··· RECORDS ···

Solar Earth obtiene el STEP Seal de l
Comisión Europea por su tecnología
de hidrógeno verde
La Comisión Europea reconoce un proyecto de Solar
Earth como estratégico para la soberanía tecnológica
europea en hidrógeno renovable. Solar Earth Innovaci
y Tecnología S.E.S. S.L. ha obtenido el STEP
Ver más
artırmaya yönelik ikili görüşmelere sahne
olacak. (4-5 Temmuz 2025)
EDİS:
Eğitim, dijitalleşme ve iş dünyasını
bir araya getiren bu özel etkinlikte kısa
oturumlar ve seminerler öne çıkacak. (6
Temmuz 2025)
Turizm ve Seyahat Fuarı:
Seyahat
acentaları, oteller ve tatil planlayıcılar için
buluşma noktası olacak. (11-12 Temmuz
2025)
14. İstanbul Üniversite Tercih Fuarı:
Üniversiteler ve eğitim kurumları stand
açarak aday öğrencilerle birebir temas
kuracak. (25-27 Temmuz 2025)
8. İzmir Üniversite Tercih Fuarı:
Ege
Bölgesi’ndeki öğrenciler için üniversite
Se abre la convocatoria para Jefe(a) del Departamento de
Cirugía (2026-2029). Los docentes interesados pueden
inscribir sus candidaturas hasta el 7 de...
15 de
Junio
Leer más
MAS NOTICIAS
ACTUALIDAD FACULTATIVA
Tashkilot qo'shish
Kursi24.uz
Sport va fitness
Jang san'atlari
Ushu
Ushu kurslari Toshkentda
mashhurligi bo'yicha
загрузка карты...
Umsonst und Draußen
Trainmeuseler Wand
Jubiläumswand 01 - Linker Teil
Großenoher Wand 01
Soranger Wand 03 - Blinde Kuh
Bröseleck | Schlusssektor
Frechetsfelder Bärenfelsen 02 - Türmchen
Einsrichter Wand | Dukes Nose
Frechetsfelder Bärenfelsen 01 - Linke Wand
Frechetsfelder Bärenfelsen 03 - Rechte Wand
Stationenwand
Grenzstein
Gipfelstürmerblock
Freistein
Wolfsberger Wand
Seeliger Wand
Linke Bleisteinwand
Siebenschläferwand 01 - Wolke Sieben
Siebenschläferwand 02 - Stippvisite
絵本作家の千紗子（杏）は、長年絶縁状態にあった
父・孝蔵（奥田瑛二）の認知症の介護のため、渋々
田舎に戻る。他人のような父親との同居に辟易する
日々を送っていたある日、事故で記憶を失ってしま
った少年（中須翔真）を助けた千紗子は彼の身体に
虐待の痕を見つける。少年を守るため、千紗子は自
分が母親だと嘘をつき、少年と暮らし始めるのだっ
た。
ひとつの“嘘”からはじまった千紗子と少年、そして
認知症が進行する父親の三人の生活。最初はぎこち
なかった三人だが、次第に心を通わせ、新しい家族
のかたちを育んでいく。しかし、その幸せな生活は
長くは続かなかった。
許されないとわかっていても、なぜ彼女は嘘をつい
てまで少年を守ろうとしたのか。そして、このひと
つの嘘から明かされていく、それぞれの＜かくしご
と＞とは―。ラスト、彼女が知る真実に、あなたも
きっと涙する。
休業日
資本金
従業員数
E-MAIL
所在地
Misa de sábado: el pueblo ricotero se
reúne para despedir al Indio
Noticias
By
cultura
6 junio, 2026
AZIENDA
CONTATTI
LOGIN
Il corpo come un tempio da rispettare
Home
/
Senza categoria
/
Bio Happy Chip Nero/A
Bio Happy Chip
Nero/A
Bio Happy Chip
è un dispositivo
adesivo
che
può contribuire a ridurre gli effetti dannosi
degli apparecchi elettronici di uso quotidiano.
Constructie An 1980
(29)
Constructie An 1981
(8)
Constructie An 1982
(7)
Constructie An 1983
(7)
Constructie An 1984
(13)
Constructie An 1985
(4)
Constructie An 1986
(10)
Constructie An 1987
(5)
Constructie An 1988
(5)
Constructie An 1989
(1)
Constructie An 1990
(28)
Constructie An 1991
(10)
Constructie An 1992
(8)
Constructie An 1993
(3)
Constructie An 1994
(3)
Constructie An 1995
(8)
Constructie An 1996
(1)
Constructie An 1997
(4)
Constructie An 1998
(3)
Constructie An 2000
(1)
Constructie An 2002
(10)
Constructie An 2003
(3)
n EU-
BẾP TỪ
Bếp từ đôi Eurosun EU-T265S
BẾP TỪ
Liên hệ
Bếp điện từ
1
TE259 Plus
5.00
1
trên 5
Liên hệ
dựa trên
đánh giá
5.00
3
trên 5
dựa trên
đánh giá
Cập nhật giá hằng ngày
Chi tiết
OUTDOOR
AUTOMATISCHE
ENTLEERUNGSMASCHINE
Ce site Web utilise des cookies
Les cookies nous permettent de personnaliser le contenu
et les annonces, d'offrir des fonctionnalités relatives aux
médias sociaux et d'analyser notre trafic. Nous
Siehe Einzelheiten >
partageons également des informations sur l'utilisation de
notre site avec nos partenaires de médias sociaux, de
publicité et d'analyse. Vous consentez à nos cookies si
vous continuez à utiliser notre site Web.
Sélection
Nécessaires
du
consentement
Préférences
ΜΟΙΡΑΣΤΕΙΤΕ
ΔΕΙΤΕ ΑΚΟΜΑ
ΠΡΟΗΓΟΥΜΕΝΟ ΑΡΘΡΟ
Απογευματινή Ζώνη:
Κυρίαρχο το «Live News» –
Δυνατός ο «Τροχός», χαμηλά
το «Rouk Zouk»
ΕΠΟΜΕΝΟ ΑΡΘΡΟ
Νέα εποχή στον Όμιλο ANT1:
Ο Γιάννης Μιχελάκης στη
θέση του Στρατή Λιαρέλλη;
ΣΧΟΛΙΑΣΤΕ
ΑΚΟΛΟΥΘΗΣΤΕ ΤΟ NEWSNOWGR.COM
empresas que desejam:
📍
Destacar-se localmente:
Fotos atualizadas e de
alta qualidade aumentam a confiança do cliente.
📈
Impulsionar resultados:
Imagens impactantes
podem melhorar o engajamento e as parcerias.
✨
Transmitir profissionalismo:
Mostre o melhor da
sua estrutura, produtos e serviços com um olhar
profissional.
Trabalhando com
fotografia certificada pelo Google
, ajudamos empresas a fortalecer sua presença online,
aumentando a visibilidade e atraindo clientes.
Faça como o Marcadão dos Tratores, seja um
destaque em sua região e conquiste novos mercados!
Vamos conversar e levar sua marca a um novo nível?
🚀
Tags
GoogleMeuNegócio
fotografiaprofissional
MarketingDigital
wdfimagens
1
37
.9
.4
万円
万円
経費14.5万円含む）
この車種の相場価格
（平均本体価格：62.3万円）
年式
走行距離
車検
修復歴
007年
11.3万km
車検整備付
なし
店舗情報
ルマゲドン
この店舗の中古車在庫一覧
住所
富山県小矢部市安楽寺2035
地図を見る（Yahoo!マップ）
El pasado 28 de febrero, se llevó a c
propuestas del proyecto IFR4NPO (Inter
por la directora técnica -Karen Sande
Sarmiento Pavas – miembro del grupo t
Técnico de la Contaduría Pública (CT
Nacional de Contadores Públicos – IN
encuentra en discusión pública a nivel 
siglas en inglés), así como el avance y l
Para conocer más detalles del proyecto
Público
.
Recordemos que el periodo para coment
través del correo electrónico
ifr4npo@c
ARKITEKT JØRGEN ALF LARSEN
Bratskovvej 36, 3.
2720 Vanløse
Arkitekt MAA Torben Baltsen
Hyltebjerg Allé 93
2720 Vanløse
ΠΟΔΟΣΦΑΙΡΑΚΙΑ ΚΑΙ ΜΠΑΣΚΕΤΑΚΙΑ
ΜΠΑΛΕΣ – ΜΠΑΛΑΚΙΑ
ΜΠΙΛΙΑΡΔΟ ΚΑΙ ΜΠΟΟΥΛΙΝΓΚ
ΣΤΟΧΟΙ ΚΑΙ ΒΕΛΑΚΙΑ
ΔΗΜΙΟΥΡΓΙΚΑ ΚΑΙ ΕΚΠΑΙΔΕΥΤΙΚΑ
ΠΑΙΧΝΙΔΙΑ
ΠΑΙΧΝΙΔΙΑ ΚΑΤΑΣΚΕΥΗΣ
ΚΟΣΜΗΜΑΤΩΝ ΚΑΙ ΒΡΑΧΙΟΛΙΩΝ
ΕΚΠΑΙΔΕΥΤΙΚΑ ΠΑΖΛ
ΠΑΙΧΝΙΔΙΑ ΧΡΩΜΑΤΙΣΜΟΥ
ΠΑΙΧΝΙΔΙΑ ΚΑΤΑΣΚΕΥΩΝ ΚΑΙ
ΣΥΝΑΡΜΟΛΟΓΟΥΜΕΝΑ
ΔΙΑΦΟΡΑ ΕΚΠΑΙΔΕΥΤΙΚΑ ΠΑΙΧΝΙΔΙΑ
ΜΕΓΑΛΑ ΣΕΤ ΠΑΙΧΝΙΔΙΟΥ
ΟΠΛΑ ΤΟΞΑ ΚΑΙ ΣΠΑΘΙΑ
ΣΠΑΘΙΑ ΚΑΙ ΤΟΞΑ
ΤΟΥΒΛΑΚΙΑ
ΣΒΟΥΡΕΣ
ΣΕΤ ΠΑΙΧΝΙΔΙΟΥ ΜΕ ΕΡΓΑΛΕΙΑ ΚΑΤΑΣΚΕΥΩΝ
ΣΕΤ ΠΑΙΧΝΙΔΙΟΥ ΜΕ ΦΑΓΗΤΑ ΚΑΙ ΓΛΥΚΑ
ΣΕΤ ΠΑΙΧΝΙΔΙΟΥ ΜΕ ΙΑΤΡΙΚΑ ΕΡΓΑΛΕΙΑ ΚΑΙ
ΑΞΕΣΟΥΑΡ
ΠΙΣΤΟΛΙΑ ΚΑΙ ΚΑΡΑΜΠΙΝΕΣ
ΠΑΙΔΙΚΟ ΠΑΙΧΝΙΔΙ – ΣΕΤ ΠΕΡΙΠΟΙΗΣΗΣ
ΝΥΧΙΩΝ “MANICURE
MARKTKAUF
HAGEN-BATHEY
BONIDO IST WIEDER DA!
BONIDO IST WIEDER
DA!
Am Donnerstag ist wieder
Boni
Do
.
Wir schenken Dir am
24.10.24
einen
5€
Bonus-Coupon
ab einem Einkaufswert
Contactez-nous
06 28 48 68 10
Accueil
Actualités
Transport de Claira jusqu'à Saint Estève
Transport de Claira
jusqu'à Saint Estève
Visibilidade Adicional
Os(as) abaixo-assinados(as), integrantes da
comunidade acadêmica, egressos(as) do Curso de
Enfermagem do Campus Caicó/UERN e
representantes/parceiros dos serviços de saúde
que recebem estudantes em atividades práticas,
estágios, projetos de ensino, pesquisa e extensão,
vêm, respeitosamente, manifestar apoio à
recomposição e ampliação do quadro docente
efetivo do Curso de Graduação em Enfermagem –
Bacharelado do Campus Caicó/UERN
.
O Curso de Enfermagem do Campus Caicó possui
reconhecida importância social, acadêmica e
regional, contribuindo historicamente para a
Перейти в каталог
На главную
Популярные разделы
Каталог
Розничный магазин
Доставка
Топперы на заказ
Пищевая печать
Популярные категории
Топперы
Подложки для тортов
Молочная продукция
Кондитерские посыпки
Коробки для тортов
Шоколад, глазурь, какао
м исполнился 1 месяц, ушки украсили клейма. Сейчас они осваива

···

▶ **TASK TO COMPLETE**
Once you find the line with "MarketingDigital" above, print it and every line after it up to and including the line with "ΜΕΓΑΛΑ ΣΕΤ ΠΑΙΧΝΙΔΙΟΥ", exactly as written and nothing else.

▶ **WRITTEN ANSWER**
MarketingDigital
wdfimagens
1
37
.9
.4
万円
万円
経費14.5万円含む）
この車種の相場価格
（平均本体価格：62.3万円）
年式
走行距離
車検
修復歴
007年
11.3万km
車検整備付
なし
店舗情報
ルマゲドン
この店舗の中古車在庫一覧
住所
富山県小矢部市安楽寺2035
地図を見る（Yahoo!マップ）
El pasado 28 de febrero, se llevó a c
propuestas del proyecto IFR4NPO (Inter
por la directora técnica -Karen Sande
Sarmiento Pavas – miembro del grupo t
Técnico de la Contaduría Pública (CT
Nacional de Contadores Públicos – IN
encuentra en discusión pública a nivel 
siglas en inglés), así como el avance y l
Para conocer más detalles del proyecto
Público
.
Recordemos que el periodo para coment
través del correo electrónico
ifr4npo@c
ARKITEKT JØRGEN ALF LARSEN
Bratskovvej 36, 3.
2720 Vanløse
Arkitekt MAA Torben Baltsen
Hyltebjerg Allé 93
2720 Vanløse
ΠΟΔΟΣΦΑΙΡΑΚΙΑ ΚΑΙ ΜΠΑΣΚΕΤΑΚΙΑ
ΜΠΑΛΕΣ – ΜΠΑΛΑΚΙΑ
ΜΠΙΛΙΑΡΔΟ ΚΑΙ ΜΠΟΟΥΛΙΝΓΚ
ΣΤΟΧΟΙ ΚΑΙ ΒΕΛΑΚΙΑ
ΔΗΜΙΟΥΡΓΙΚΑ ΚΑΙ ΕΚΠΑΙΔΕΥΤΙΚΑ
ΠΑΙΧΝΙΔΙΑ
ΠΑΙΧΝΙΔΙΑ ΚΑΤΑΣΚΕΥΗΣ
ΚΟΣΜΗΜΑΤΩΝ ΚΑΙ ΒΡΑΧΙΟΛΙΩΝ
ΕΚΠΑΙΔΕΥΤΙΚΑ ΠΑΖΛ
ΠΑΙΧΝΙΔΙΑ ΧΡΩΜΑΤΙΣΜΟΥ
ΠΑΙΧΝΙΔΙΑ ΚΑΤΑΣΚΕΥΩΝ ΚΑΙ
ΣΥΝΑΡΜΟΛΟΓΟΥΜΕΝΑ
ΔΙΑΦΟΡΑ ΕΚΠΑΙΔΕΥΤΙΚΑ ΠΑΙΧΝΙΔΙΑ
ΜΕΓΑΛΑ ΣΕΤ ΠΑΙΧΝΙΔΙΟΥ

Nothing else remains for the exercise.